Who? What? Where? The Prior Knowledge Quiz
by Brian "Fox" Ellis from Green Teacher Winter 2000
by Brian "Fox" Ellis from Green Teacher Winter 2000
Every story needs three main ingredients: characters, setting, and plot. The following questions will help your students gather their thoughts and collect the information they need to bring their stories to life. I use these questions to help students write a wide range of stories, from ecological adventures to historical fiction, ghost stories to fables.
Warn students that the questions will be asked at rapid-fire pace and you do not expect them to answer all of them. (It's a good idea to repeat the most important questions two or three times to be sure they are answered.) Many of the questions can be answered in one or two words and some will need a brief phrase or two, but complete sentences are not needed at this point. For questions they cannot answer, ask students to make up an answer or do a little research to find the correct answer. Together, these answers will become the raw materials for building their stories.
Characters
The big character question is who is in the story? Answer each of these questions for all of the characters:
What are their names? What do they look like? What kind of clothes do they wear? What color of skin, hair, and eyes do they have? Are there any scars, deformities, or unusual characteristics?

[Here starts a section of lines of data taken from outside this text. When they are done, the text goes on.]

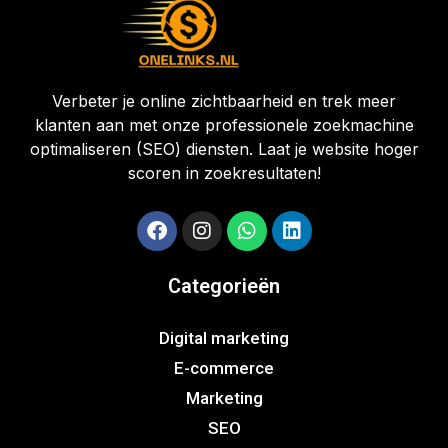
Verbeter je online zichtbaarheid en trek meer
klanten aan met onze professionele zoekmachine
optimaliseren (SEO) diensten. Laat je website hoger
scoren in zoekresultaten!
Categorieën
Digital marketing
E-commerce
Marketing
SEO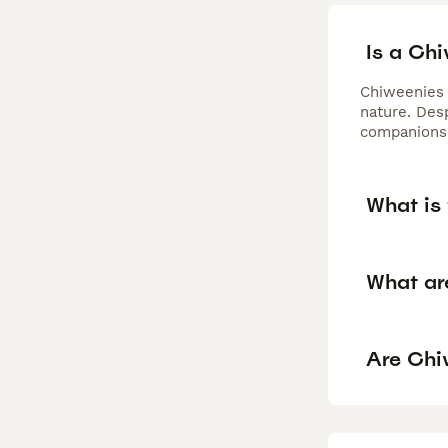
Is a Ch
Chiweenies 
nature. Desp
companionsh
What is 
What ar
Are Chi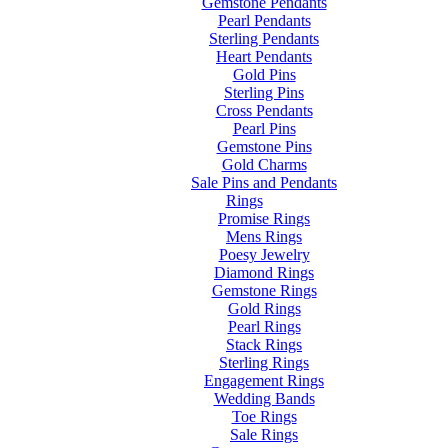
Gemstone Pendants
Pearl Pendants
Sterling Pendants
Heart Pendants
Gold Pins
Sterling Pins
Cross Pendants
Pearl Pins
Gemstone Pins
Gold Charms
Sale Pins and Pendants
Rings
Promise Rings
Mens Rings
Poesy Jewelry
Diamond Rings
Gemstone Rings
Gold Rings
Pearl Rings
Stack Rings
Sterling Rings
Engagement Rings
Wedding Bands
Toe Rings
Sale Rings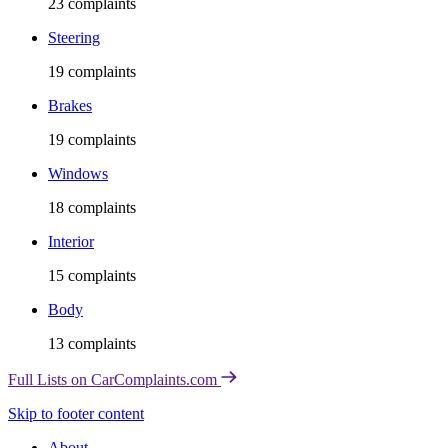
23
complaints
Steering
19
complaints
Brakes
19
complaints
Windows
18
complaints
Interior
15
complaints
Body
13
complaints
Full Lists on CarComplaints.com
Skip to footer content
About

You can tell a lot about people by what they look like but don't stop there. How do they talk? What do they talk about? What tone of voice? You can tell a lot about people by what they say and how they say it. Take a minute and imagine a dialogue between two characters. What do they talk about?
What do they do? What kind of job do they have? What do they do for fun? What do they eat? What kinds of games do they play? What kinds of songs do they sing? Don't say they are nice or evil; show this through their behavior. You can tell a lot about people by what they do.
Setting
The big setting questions are where and when does the story take place? What country, what city? What kind of environment? What plants and animals live there? What type of weather do they have? If they are traveling, where are they coming from and going to? What does the landscape look like? Are there any mountains, rivers, hills, or valleys? How does the landscape change? What does their home look like? Of what is it made?
What time of day is it? What time of year? What time in history? Don't just say it was ten o'clock on a winter morning; show this in the details. How do you know what season or time of day it is? Use all of your senses. What do you smell? Hear? Feel? Is it moist or dry? Cold or hot? What is the emotional feeling of the place? Do the characters feel safe? Is it tense? Scary? Relaxed? How does this feeling change as the story changes?
Plot
The big plot question is what happens? The little question is: and then what happens, and then what happens, and then what happens?
What problems do people face in this environment? What problems do people have with the weather, storms, droughts, floods, or blizzards? What problems do people have with the plants, animals, or insects? What are the universal problems that people have always had, such as loneliness, jealousy, head-over-heels love, rage, rudeness, birth, death, separation? Make a list of possible problems. Next to each problem make a short list of possible solutions. If you were that person in that situation, what would you try to do to solve the problem? What do you learn from this experience? How does your character change because of this success or failure? How does this problem and its solution help to shape the landscape?
Make an outline of your plot. What happens first? Where is a good place to start? And then what happens? What problem do your characters face? How do they respond? Maybe they try but fail the first time. What happens next? How do they succeed? How does your story end?